Exercise requirements - Wherever a line of the listing holds the string "Michael", copy that line.

=======

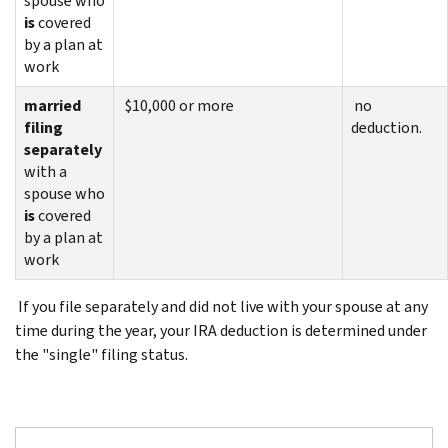
spouse who
is
covered
by a plan at
work
married
$10,000 or more
no
filing
deduction.
separately
with a
spouse who
is
covered
by a plan at
work
If you file separately and did not live with your spouse at any
time during the year, your IRA deduction is determined under
the "single" filing status.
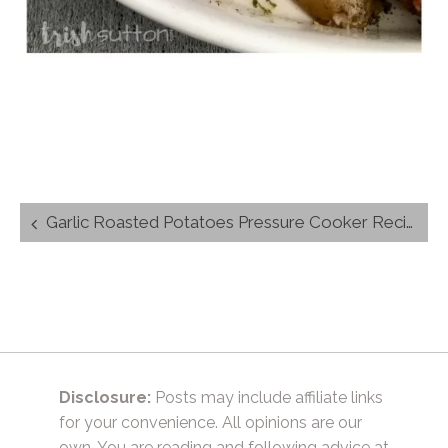
Post
Garlic Roasted Potatoes Pressure Cooker Recipe
navigation
Disclosure:
Posts may include affiliate links
for your convenience. All opinions are our
own. You are reading and following advice at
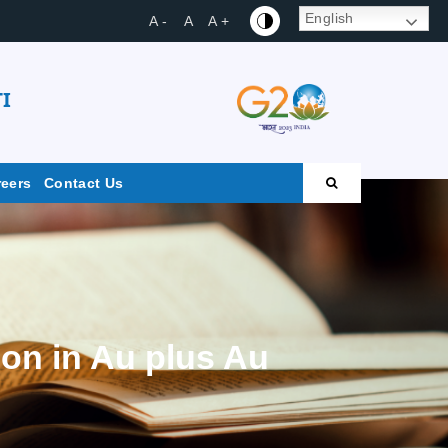
English
A -
A
A +
I
reers
Contact Us
on in Au plus Au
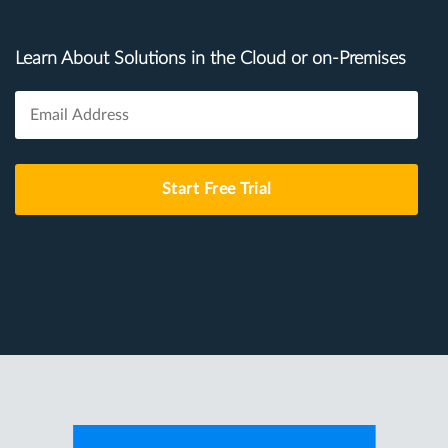
Learn About Solutions in the Cloud or on-Premises
Start Free Trial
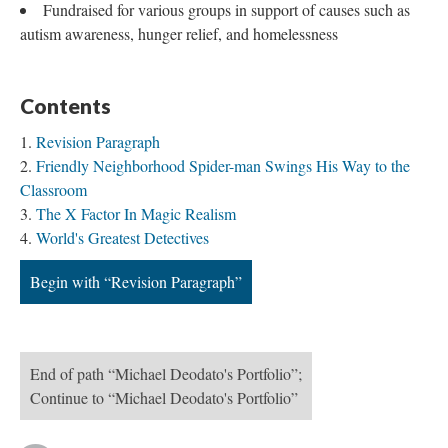
Fundraised for various groups in support of causes such as
autism awareness, hunger relief, and homelessness
Contents
Revision Paragraph
Friendly Neighborhood Spider-man Swings His Way to the
Classroom
The X Factor In Magic Realism
World's Greatest Detectives
Begin with “Revision Paragraph”
End of path “Michael Deodato's Portfolio”;
Continue to “Michael Deodato's Portfolio”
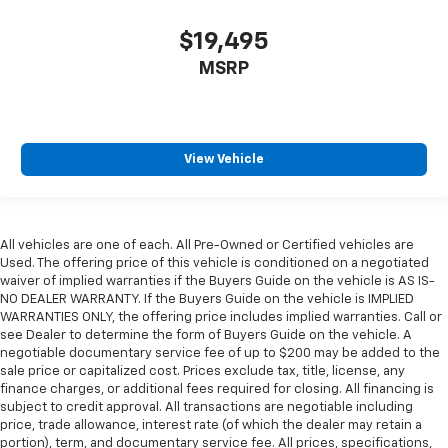
$19,495
MSRP
View Vehicle
All vehicles are one of each. All Pre-Owned or Certified vehicles are
Used. The offering price of this vehicle is conditioned on a negotiated
waiver of implied warranties if the Buyers Guide on the vehicle is AS IS-
NO DEALER WARRANTY. If the Buyers Guide on the vehicle is IMPLIED
WARRANTIES ONLY, the offering price includes implied warranties. Call or
see Dealer to determine the form of Buyers Guide on the vehicle. A
negotiable documentary service fee of up to $200 may be added to the
sale price or capitalized cost. Prices exclude tax, title, license, any
finance charges, or additional fees required for closing. All financing is
subject to credit approval. All transactions are negotiable including
price, trade allowance, interest rate (of which the dealer may retain a
portion), term, and documentary service fee. All prices, specifications,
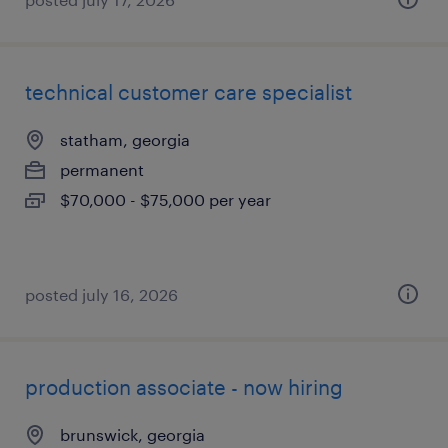
technical customer care specialist
statham, georgia
permanent
$70,000 - $75,000 per year
posted july 16, 2026
production associate - now hiring
brunswick, georgia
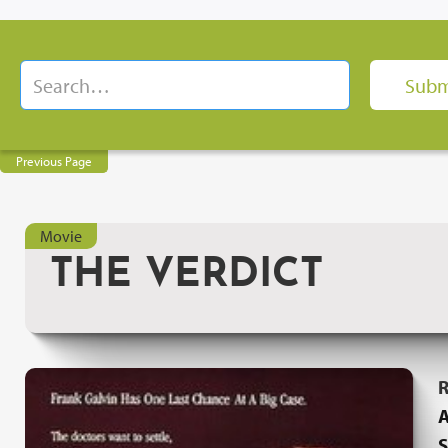
Previous Page
Movie
THE VERDICT
R
A
S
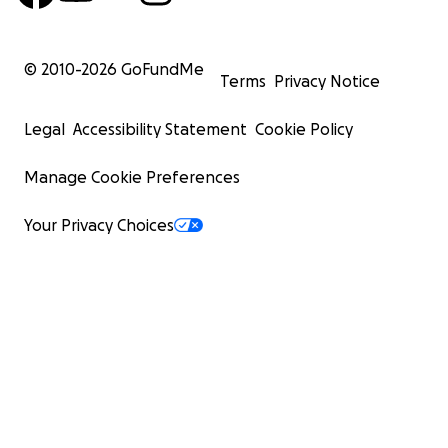
© 2010-
2026
GoFundMe
Terms
Privacy Notice
Legal
Accessibility Statement
Cookie Policy
Manage Cookie Preferences
Your Privacy Choices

=======

Written solution -
End of path “Michael Deodato's Portfolio”;
Continue to “Michael Deodato's Portfolio”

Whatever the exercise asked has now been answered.